Microsoft sta aumentando il ritmo del lancio di Windows 11. L’aggiornamento è ora più ampiamente disponibile e continuerà a potenziarsi

Redazione
Microsoft, Windows

Ci sono buone notizie per chi ha aspettato pazientemente l’installazione di Windows 11 sul proprio PC. La società ha annunciato che sta aumentando il ritmo del lancio del sistema operativo per renderlo più ampiamente disponibile. A condizione che il sistema dell’utente esegua la versione 2004 o successiva di Windows 10 e che abbia installato di recente l’aggiornamento di manutenzione del 14 settembre 2021 rilasciato da Microsoft, ora è possibile eseguire l’aggiornamento direttamente a Windows 11, come riporta Engadget.

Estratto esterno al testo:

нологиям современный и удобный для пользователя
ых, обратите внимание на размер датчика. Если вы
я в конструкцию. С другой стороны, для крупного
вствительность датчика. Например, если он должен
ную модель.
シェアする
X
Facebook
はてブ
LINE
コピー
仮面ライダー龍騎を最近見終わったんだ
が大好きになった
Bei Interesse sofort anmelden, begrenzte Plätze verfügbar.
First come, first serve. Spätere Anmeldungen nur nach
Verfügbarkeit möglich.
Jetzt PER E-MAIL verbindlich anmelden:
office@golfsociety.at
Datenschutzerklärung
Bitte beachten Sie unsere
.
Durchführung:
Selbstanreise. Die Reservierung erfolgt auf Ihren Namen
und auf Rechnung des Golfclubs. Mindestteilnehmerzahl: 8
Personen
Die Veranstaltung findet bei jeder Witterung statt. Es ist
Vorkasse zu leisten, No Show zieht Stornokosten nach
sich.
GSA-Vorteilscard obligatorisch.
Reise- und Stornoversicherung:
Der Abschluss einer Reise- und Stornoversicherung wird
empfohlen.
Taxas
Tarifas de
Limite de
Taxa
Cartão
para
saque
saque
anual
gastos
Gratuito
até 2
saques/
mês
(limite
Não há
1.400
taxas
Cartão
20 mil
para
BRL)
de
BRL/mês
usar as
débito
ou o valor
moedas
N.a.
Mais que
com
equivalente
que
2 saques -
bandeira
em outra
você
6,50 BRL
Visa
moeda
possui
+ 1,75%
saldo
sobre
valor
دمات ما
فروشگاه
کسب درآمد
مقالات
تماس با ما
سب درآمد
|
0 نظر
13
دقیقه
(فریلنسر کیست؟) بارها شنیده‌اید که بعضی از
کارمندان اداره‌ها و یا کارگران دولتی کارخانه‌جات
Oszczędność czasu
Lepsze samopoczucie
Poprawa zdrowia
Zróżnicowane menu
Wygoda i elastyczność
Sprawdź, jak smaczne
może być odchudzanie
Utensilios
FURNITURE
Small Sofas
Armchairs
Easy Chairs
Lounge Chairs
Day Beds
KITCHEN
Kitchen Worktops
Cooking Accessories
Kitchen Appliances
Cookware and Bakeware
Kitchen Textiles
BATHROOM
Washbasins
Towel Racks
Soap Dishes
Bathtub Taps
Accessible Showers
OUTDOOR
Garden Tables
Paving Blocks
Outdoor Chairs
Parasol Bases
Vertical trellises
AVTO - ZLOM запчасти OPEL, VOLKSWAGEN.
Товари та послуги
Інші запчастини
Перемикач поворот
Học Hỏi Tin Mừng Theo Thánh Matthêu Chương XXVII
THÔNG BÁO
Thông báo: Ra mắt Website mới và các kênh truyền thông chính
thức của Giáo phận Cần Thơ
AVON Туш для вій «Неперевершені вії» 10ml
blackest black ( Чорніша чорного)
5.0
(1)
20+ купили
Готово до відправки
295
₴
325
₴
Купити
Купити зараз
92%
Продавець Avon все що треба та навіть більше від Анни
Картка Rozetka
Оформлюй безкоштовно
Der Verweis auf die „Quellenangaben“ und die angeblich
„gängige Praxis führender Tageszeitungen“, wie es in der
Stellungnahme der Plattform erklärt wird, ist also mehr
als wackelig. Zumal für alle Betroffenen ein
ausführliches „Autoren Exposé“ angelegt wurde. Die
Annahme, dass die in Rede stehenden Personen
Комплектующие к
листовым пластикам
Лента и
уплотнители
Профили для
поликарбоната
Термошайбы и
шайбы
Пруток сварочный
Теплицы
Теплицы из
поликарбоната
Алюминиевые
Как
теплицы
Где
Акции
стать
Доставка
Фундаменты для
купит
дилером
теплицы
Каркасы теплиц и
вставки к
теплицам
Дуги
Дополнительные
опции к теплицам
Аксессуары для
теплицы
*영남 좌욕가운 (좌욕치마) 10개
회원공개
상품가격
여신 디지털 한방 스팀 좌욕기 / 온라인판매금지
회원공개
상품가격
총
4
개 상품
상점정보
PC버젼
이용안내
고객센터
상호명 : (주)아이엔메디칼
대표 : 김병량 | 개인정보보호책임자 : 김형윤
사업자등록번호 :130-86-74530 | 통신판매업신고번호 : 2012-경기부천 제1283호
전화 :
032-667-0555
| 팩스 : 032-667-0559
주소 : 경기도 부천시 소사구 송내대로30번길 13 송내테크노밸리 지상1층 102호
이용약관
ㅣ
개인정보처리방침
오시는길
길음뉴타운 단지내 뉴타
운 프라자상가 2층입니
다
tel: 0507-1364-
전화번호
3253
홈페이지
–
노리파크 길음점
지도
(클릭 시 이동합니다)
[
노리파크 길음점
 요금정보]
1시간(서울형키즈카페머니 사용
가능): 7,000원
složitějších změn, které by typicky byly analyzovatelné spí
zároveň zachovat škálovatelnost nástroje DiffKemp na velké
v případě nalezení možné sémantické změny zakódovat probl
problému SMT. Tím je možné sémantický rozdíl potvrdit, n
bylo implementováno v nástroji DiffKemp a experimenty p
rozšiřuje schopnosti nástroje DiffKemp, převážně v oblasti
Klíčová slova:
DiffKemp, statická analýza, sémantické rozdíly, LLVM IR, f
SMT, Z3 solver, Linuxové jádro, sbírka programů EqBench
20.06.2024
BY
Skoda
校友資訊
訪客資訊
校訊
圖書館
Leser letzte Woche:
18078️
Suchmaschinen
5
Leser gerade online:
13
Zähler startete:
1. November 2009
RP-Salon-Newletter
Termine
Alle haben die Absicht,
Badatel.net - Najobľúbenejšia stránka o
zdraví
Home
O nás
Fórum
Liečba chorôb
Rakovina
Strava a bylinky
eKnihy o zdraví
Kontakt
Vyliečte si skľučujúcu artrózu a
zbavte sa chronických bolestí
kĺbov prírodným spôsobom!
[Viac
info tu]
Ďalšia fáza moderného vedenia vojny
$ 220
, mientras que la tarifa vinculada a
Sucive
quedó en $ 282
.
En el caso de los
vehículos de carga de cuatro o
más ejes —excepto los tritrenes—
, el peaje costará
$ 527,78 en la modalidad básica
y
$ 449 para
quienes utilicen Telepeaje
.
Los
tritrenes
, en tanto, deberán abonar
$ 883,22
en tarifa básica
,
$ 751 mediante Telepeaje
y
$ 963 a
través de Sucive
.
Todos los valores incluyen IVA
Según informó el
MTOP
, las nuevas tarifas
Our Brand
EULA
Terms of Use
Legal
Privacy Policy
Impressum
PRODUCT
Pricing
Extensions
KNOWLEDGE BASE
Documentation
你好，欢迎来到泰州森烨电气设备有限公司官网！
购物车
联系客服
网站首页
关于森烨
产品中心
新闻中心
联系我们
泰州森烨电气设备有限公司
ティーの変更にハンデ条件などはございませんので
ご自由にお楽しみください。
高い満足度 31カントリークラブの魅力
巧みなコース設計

La società ha anche annunciato che ha iniziato a distribuire l’aggiornamento di novembre 2021 per il sistema operativo. In prospettiva, Microsoft prevede di rilasciare con cadenza annuale gli aggiornamenti delle funzionalità di Windows 10, allineando i rilasci a Windows 11. Sta infattipianificando di aggiornare Windows 10 ogni anno con eventuali aggiornamenti futuri delle funzionalità. Microsoft rilascerà l’aggiornamento di Windows 10 a novembre 2021 e il prossimo aggiornamento principale sarà disponibile più avanti nel 2022. Questa cadenza di aggiornamento corrisponde alla stessa utilizzata da Windows 11, che introdurrà anche nuove funzionalità su base annuale.

“Passeremo a una nuova cadenza di rilascio di Windows 10 per allinearci con la cadenza di Windows 11, mirando ai rilasci di aggiornamento delle funzionalità annuali”, spiega John Cable, responsabile dell’assistenza e della consegna di Windows di Microsoft. “Il prossimo aggiornamento delle funzionalità di Windows 10 è previsto per la seconda metà del 2022”.

Microsoft sconsiglia di installare Windows 11 su un dispositivo che non soddisfi pienamente i requisiti di sistema. Quando Microsoft ha rilasciato Windows 11 il 4 ottobre, l’azienda ha dichiarato di aspettarsi di essere in grado di offrire l’aggiornamento a tutti i dispositivi idonei entro la metà del 2022.